#### Task item
The full set of records is to be reproduced verbatim.

——————

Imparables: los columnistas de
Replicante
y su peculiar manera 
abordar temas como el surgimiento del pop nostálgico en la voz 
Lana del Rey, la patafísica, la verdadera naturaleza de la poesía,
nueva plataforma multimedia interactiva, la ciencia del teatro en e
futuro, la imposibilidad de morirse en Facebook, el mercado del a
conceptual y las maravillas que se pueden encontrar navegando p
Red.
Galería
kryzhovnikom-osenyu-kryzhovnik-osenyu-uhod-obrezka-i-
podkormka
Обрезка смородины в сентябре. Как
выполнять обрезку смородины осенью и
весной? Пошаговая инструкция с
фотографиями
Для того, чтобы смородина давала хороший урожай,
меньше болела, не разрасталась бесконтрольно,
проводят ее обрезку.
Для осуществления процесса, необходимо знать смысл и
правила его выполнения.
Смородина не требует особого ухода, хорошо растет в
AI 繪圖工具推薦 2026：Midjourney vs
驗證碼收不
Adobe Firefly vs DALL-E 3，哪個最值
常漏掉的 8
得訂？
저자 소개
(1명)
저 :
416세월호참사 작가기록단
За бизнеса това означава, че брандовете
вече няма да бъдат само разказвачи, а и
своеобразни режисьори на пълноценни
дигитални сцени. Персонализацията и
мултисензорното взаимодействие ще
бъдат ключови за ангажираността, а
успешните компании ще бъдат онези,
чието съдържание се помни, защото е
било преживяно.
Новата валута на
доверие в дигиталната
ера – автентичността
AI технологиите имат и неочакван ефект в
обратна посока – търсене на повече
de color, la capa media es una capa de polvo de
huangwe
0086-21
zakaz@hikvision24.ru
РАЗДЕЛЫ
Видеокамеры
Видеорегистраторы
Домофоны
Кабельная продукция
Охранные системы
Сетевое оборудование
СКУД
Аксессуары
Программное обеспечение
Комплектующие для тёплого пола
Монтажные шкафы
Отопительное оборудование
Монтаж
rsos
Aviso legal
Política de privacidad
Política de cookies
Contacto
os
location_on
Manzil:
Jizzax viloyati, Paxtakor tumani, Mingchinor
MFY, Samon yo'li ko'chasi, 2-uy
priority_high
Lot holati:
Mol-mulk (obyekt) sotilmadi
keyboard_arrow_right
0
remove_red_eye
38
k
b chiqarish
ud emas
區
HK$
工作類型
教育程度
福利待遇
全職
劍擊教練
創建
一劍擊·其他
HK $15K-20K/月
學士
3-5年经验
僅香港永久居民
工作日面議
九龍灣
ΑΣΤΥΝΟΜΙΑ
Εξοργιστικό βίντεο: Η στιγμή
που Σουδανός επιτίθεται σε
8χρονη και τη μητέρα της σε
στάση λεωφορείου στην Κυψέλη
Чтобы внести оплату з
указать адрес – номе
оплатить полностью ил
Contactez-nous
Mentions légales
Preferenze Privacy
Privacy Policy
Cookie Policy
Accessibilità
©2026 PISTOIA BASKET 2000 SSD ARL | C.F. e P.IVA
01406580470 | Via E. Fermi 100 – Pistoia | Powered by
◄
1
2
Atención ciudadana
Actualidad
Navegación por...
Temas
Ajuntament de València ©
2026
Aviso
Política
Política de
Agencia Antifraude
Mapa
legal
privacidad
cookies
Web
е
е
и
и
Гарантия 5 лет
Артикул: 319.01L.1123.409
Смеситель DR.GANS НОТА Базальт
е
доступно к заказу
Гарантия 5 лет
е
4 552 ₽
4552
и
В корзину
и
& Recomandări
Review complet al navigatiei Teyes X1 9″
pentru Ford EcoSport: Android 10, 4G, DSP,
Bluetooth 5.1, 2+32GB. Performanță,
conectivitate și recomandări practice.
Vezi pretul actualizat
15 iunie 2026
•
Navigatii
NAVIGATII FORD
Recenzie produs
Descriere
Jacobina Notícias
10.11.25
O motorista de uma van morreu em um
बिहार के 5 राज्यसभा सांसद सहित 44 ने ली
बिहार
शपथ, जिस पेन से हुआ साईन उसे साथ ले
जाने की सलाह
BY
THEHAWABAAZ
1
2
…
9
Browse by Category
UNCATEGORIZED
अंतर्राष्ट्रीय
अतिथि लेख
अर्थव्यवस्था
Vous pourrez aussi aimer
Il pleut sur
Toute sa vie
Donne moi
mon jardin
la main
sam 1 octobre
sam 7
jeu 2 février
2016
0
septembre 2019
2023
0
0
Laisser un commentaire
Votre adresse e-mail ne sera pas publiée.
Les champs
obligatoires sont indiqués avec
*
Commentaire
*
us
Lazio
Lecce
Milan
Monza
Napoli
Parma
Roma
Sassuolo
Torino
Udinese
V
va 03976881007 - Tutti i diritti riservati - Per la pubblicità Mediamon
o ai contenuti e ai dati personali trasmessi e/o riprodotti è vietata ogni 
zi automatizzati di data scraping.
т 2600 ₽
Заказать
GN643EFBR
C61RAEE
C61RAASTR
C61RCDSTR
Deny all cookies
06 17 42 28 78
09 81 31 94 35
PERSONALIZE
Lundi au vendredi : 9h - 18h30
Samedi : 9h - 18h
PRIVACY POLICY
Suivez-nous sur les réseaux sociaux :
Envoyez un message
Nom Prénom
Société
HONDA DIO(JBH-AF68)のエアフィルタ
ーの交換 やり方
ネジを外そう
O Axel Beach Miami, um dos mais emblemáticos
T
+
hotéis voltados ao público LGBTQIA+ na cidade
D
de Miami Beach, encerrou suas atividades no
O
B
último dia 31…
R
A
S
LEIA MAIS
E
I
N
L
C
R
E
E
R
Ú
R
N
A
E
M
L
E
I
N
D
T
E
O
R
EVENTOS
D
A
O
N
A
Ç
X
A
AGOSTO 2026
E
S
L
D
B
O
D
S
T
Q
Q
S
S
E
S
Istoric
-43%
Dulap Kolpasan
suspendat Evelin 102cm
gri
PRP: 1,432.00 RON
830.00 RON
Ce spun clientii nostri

——————

#### Result of this exercise
Imparables: los columnistas de
Replicante
y su peculiar manera 
abordar temas como el surgimiento del pop nostálgico en la voz 
Lana del Rey, la patafísica, la verdadera naturaleza de la poesía,
nueva plataforma multimedia interactiva, la ciencia del teatro en e
futuro, la imposibilidad de morirse en Facebook, el mercado del a
conceptual y las maravillas que se pueden encontrar navegando p
Red.
Galería
kryzhovnikom-osenyu-kryzhovnik-osenyu-uhod-obrezka-i-
podkormka
Обрезка смородины в сентябре. Как
выполнять обрезку смородины осенью и
весной? Пошаговая инструкция с
фотографиями
Для того, чтобы смородина давала хороший урожай,
меньше болела, не разрасталась бесконтрольно,
проводят ее обрезку.
Для осуществления процесса, необходимо знать смысл и
правила его выполнения.
Смородина не требует особого ухода, хорошо растет в
AI 繪圖工具推薦 2026：Midjourney vs
驗證碼收不
Adobe Firefly vs DALL-E 3，哪個最值
常漏掉的 8
得訂？
저자 소개
(1명)
저 :
416세월호참사 작가기록단
За бизнеса това означава, че брандовете
вече няма да бъдат само разказвачи, а и
своеобразни режисьори на пълноценни
дигитални сцени. Персонализацията и
мултисензорното взаимодействие ще
бъдат ключови за ангажираността, а
успешните компании ще бъдат онези,
чието съдържание се помни, защото е
било преживяно.
Новата валута на
доверие в дигиталната
ера – автентичността
AI технологиите имат и неочакван ефект в
обратна посока – търсене на повече
de color, la capa media es una capa de polvo de
huangwe
0086-21
zakaz@hikvision24.ru
РАЗДЕЛЫ
Видеокамеры
Видеорегистраторы
Домофоны
Кабельная продукция
Охранные системы
Сетевое оборудование
СКУД
Аксессуары
Программное обеспечение
Комплектующие для тёплого пола
Монтажные шкафы
Отопительное оборудование
Монтаж
rsos
Aviso legal
Política de privacidad
Política de cookies
Contacto
os
location_on
Manzil:
Jizzax viloyati, Paxtakor tumani, Mingchinor
MFY, Samon yo'li ko'chasi, 2-uy
priority_high
Lot holati:
Mol-mulk (obyekt) sotilmadi
keyboard_arrow_right
0
remove_red_eye
38
k
b chiqarish
ud emas
區
HK$
工作類型
教育程度
福利待遇
全職
劍擊教練
創建
一劍擊·其他
HK $15K-20K/月
學士
3-5年经验
僅香港永久居民
工作日面議
九龍灣
ΑΣΤΥΝΟΜΙΑ
Εξοργιστικό βίντεο: Η στιγμή
που Σουδανός επιτίθεται σε
8χρονη και τη μητέρα της σε
στάση λεωφορείου στην Κυψέλη
Чтобы внести оплату з
указать адрес – номе
оплатить полностью ил
Contactez-nous
Mentions légales
Preferenze Privacy
Privacy Policy
Cookie Policy
Accessibilità
©2026 PISTOIA BASKET 2000 SSD ARL | C.F. e P.IVA
01406580470 | Via E. Fermi 100 – Pistoia | Powered by
◄
1
2
Atención ciudadana
Actualidad
Navegación por...
Temas
Ajuntament de València ©
2026
Aviso
Política
Política de
Agencia Antifraude
Mapa
legal
privacidad
cookies
Web
е
е
и
и
Гарантия 5 лет
Артикул: 319.01L.1123.409
Смеситель DR.GANS НОТА Базальт
е
доступно к заказу
Гарантия 5 лет
е
4 552 ₽
4552
и
В корзину
и
& Recomandări
Review complet al navigatiei Teyes X1 9″
pentru Ford EcoSport: Android 10, 4G, DSP,
Bluetooth 5.1, 2+32GB. Performanță,
conectivitate și recomandări practice.
Vezi pretul actualizat
15 iunie 2026
•
Navigatii
NAVIGATII FORD
Recenzie produs
Descriere
Jacobina Notícias
10.11.25
O motorista de uma van morreu em um
बिहार के 5 राज्यसभा सांसद सहित 44 ने ली
बिहार
शपथ, जिस पेन से हुआ साईन उसे साथ ले
जाने की सलाह
BY
THEHAWABAAZ
1
2
…
9
Browse by Category
UNCATEGORIZED
अंतर्राष्ट्रीय
अतिथि लेख
अर्थव्यवस्था
Vous pourrez aussi aimer
Il pleut sur
Toute sa vie
Donne moi
mon jardin
la main
sam 1 octobre
sam 7
jeu 2 février
2016
0
septembre 2019
2023
0
0
Laisser un commentaire
Votre adresse e-mail ne sera pas publiée.
Les champs
obligatoires sont indiqués avec
*
Commentaire
*
us
Lazio
Lecce
Milan
Monza
Napoli
Parma
Roma
Sassuolo
Torino
Udinese
V
va 03976881007 - Tutti i diritti riservati - Per la pubblicità Mediamon
o ai contenuti e ai dati personali trasmessi e/o riprodotti è vietata ogni 
zi automatizzati di data scraping.
т 2600 ₽
Заказать
GN643EFBR
C61RAEE
C61RAASTR
C61RCDSTR
Deny all cookies
06 17 42 28 78
09 81 31 94 35
PERSONALIZE
Lundi au vendredi : 9h - 18h30
Samedi : 9h - 18h
PRIVACY POLICY
Suivez-nous sur les réseaux sociaux :
Envoyez un message
Nom Prénom
Société
HONDA DIO(JBH-AF68)のエアフィルタ
ーの交換 やり方
ネジを外そう
O Axel Beach Miami, um dos mais emblemáticos
T
+
hotéis voltados ao público LGBTQIA+ na cidade
D
de Miami Beach, encerrou suas atividades no
O
B
último dia 31…
R
A
S
LEIA MAIS
E
I
N
L
C
R
E
E
R
Ú
R
N
A
E
M
L
E
I
N
D
T
E
O
R
EVENTOS
D
A
O
N
A
Ç
X
A
AGOSTO 2026
E
S
L
D
B
O
D
S
T
Q
Q
S
S
E
S
Istoric
-43%
Dulap Kolpasan
suspendat Evelin 102cm
gri
PRP: 1,432.00 RON
830.00 RON
Ce spun clientii nostri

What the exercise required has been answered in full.